By Phil Gérard
Appeared originally in Canadian Fundraising and Philanthropy:
The profession of fundraising is becoming better known. Professionals with transferable skills want to meet with me to ask how to transition into a career in fundraising. I also attended several career fairs with our AFP Vancouver chapter’s Youth in Philanthropy committee and the appetite of students for our profession (doing good and getting paid – what a concept!) is amazing to see.
Do I believe that hiring professionals with transferable skills works? The answer is a clear “maybe.” Business development, sales, public relations, negotiation, writing, public speaking, and communications are a few examples of skills needed in fundraising.
Candidates must be able to make the case that their skills from a non-traditional fundraising environment can compete with those of an experienced fundraiser. These relevant transferable skills and experience could have been acquired a while ago, maybe even in high school, in university or in the first job. Therefore, job seekers, even those currently in the fundraising profession, should carefully explore their backgrounds and pick out the jewels to highlight.
Once the foundation of relevant transferable skills is established, I believe that there are four key ingredients to success for people with non-traditional fundraising backgrounds.
Attitude is crucial. Certainly, the so called hard skills, such as education, and experience are important, but the “soft” or “people” skills, such as communication, team spirit and attitude, are much more difficult to train. In fundraising we particularly want someone who is enthusiastic, a team player, resilient and eager to succeed, someone “who is hungry.” We want to screen out people who focus on the negative, on problems rather than solutions, and like to blame others for their lack of success.
The notion that someone who made six figures in their former career qualifies for a senior fundraising position just because of their previous seniority is problematic. It sets both candidate and the organization up for failure. It also affects the morale of the organization’s experienced fundraisers, who may now report to someone who has never closed a philanthropic gift.

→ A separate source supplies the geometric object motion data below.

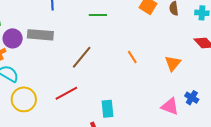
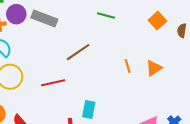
orange triangle: (173, 63) -> (154, 68), moved

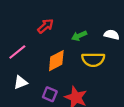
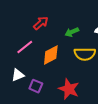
pink line: (17, 52) -> (25, 47), moved
purple square: (50, 94) -> (36, 86), moved

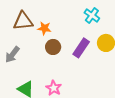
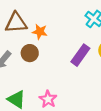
brown circle: (53, 47) -> (30, 53), moved

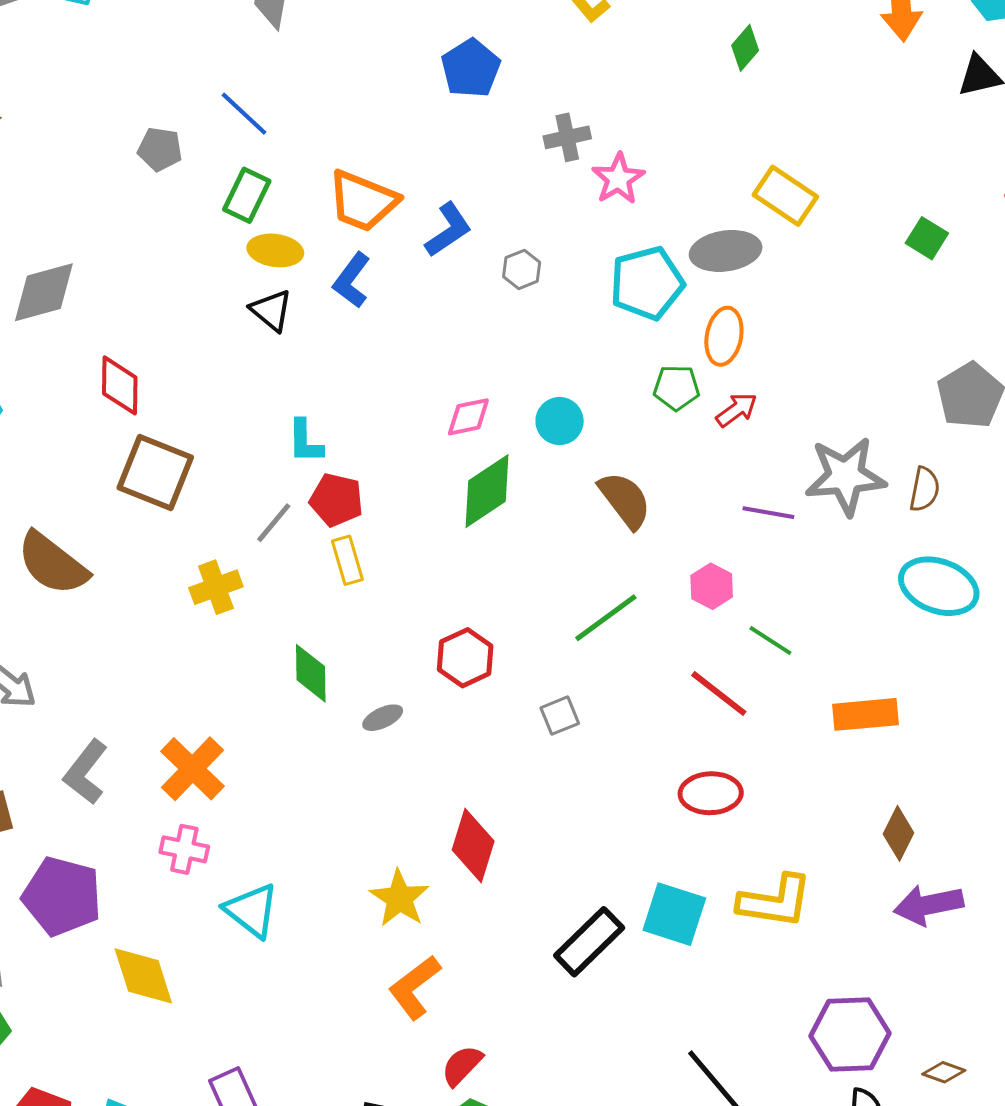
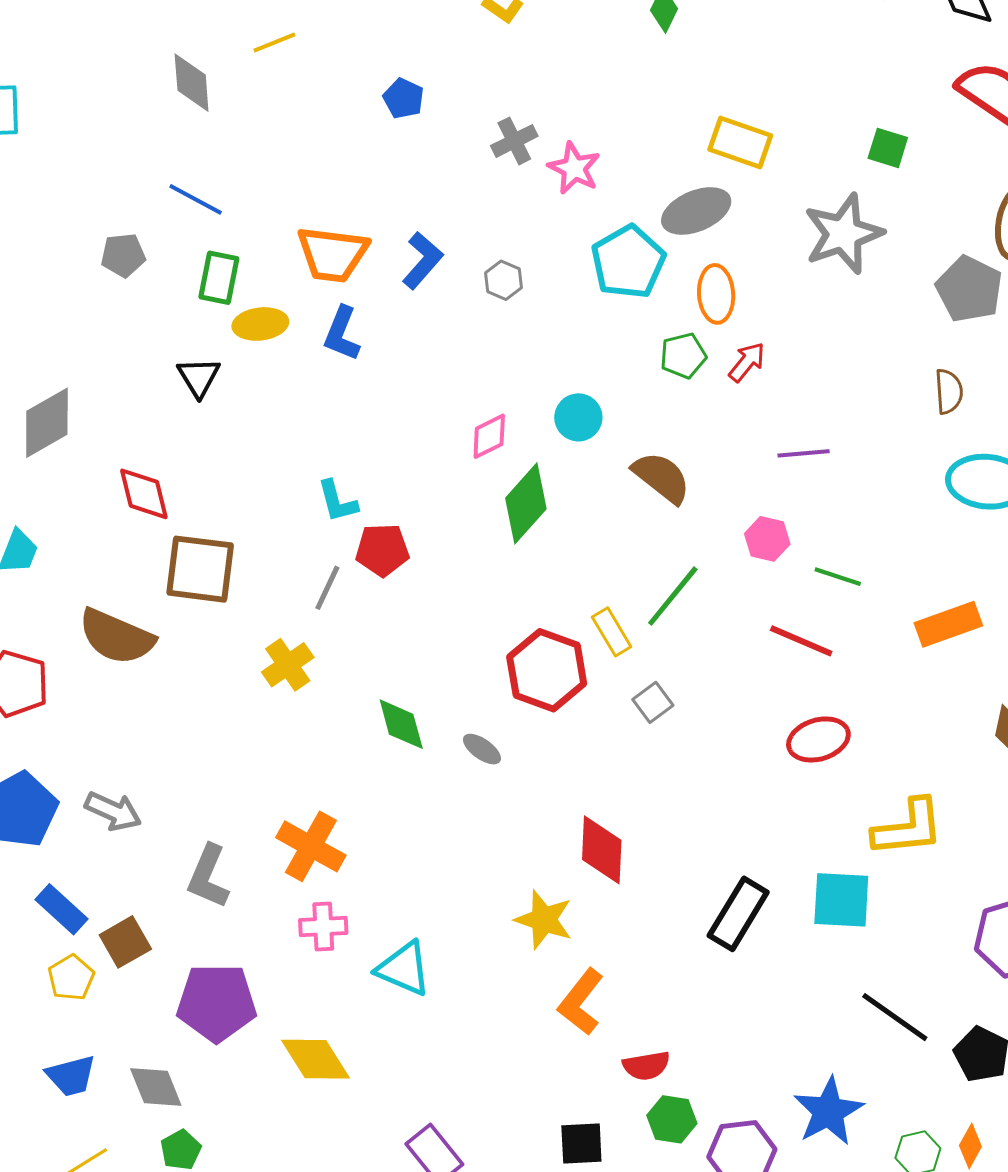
blue pentagon: (471, 68) -> (404, 98), size x0.7
black triangle: (271, 310) -> (199, 377), moved, turned 33
gray star: (845, 476) -> (843, 234), moved
yellow rectangle: (347, 560) -> (612, 632), moved
brown semicircle: (53, 564) -> (116, 637), moved
red hexagon: (465, 658) -> (547, 670), size x1.4
gray ellipse: (383, 718) -> (482, 749), turned 75
cyan square: (674, 914) -> (841, 900), moved
red semicircle: (462, 1065) -> (646, 1066), turned -129

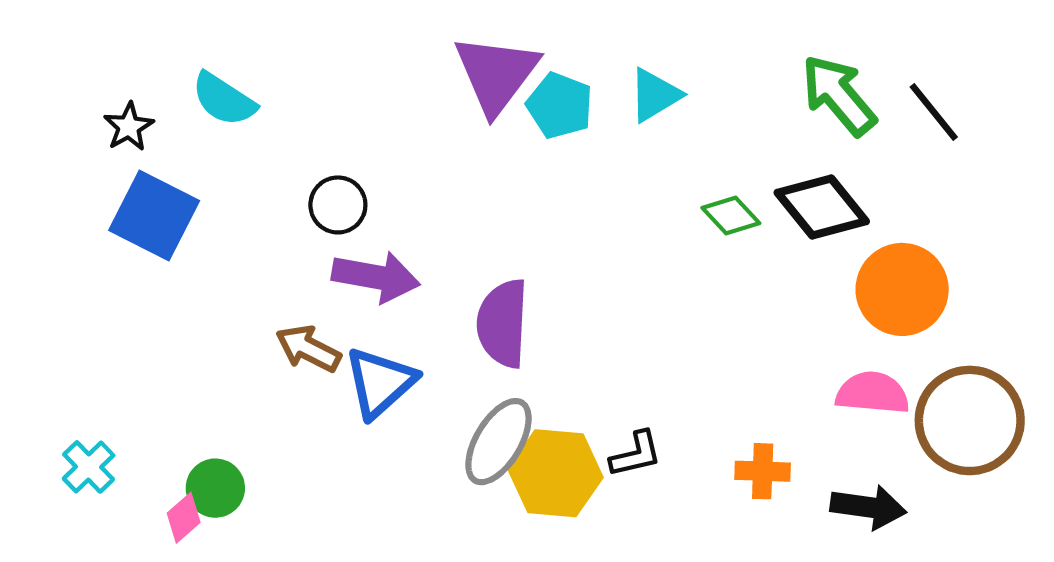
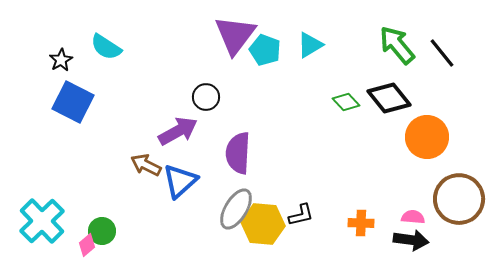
black circle: (338, 205) -> (206, 97), moved
purple arrow: (376, 277) -> (178, 131), turned -39
pink semicircle: (872, 393) -> (413, 217), moved, size x0.7
cyan cross: (89, 467) -> (42, 221), size x1.8

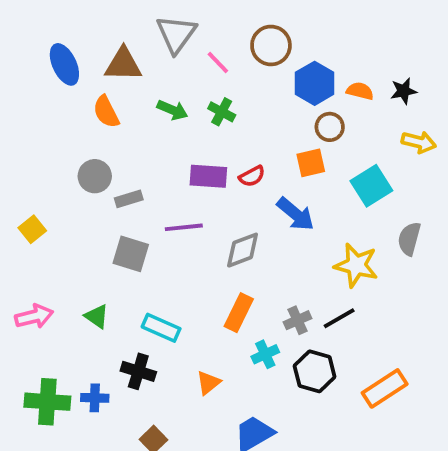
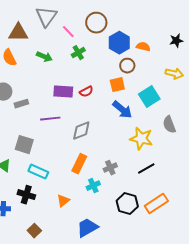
black star: (404, 91) -> (176, 41), moved
green cross: (222, 112) -> (78, 53), moved, turned 32
blue arrow: (296, 214) -> (122, 110), moved
gray semicircle: (409, 239) -> (169, 125), turned -36
gray square: (131, 254) -> (24, 145), moved
black line: (339, 318) -> (146, 169), moved
black hexagon: (315, 371) -> (127, 204), moved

Transitioning careers is always difficult. People looking for a career change need to expect sacrifices. We as fundraisers would be in the same position if we wanted to change careers.
I have been in major gifts fundraising for over a decade. I might decide to use this experience in the private sector, say real estate. I would need to get the training and certification, but even then, I still need to convince a client to retain me over the star realtor in town.
People with transferable skills might have a great pedigree, but without a track record in philanthropic fundraising, it is hard to make a case for hiring them over someone with a solid track record in major gifts.
Some people, particularly those from high-paced, stressful environments such as law and corporate sales, have a romantic notion of the fundraising profession. The reality, as we know, looks different. Fundraising is an incredibly rewarding career, but the road is long and bumpy. Someone without direct fundraising experience will need additional time to hit the ground running, and can feel frustrated and pressured if the big gift has not yet closed after the first year on the job.
Fundraising is a science as well as an art: knowing what to do and how to do it. A good training program will help build the basic foundation, and teach the principles of fundraising and the terminology. Larger fundraising shops may have their own training program; others may choose to send their new colleague to an AFP fundamentals course or support them in taking a fundraising certificate program.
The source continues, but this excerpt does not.